LLMs that finally learned to draw — in Python
A project that turns text prompts into Manim animation code, with a clever training pipeline that uses the renderer itself as a reward signal.

What it does
Generative Manim is a toolkit that feeds your text prompt to an LLM and gets back Python code for Manim, the math-animation engine. Run that code, and you have a video. The project wraps this in a demo web app, an API, and a cloud deployment guide. It supports a small zoo of models — OpenAI’s GPT-4o and GPT-5.5, several Claude variants, Google’s Gemini, and a growing set of open-weight models via Featherless.
The interesting bit
The real meat is the training pipeline for open-source models. They distill from GPT-4o through supervised fine-tuning, then DPO on render success/failure pairs, then GRPO — reinforcement learning where the Manim renderer itself acts as a deterministic reward signal. Code either runs or crashes; no need for a separate reward model. It’s the same trick DeepSeek-R1 uses with math answer checkers, applied to animation code.
Key highlights
- 12+ model backends, from GPT-4o to Qwen 2.5 Coder, with a unified interface
- 3-stage open-source training: SFT → DPO → GRPO, using QLoRA to fit on free Kaggle T4 GPUs
- Executable benchmark suite with render-based scoring, pass@k evaluation, and JSONL reports
- Includes a command-injection fix in ffmpeg export (credit to a contributor)

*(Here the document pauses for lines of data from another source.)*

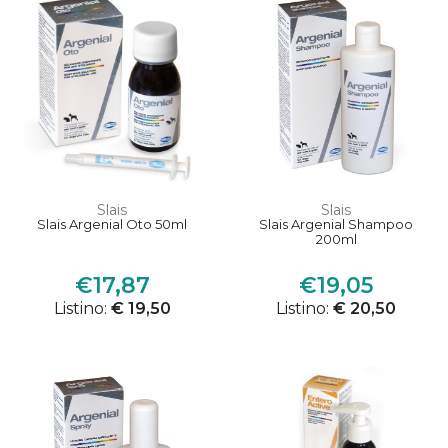
Slais
Slais
Slais Argenial Oto 50ml
Slais Argenial Shampoo
200ml
€17,87
€19,05
Listino:
€ 19,50
Listino:
€ 20,50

- Active Discord community and multi-language docs
Caveats
- The open-source models (Qwen, DeepSeek Coder, CodeLlama) are marked 🚧 — work in progress
- The README calls this a “concept” and “prototype”; production polish is unclear
- Benchmark is described as an “MVP”; maturity level is explicitly early
Verdict
Worth a look if you’re building LLM-to-code pipelines or need programmatic video generation without touching After Effects. Skip it if you want a polished, end-to-end consumer tool — this is still research-grade infrastructure with sharp edges.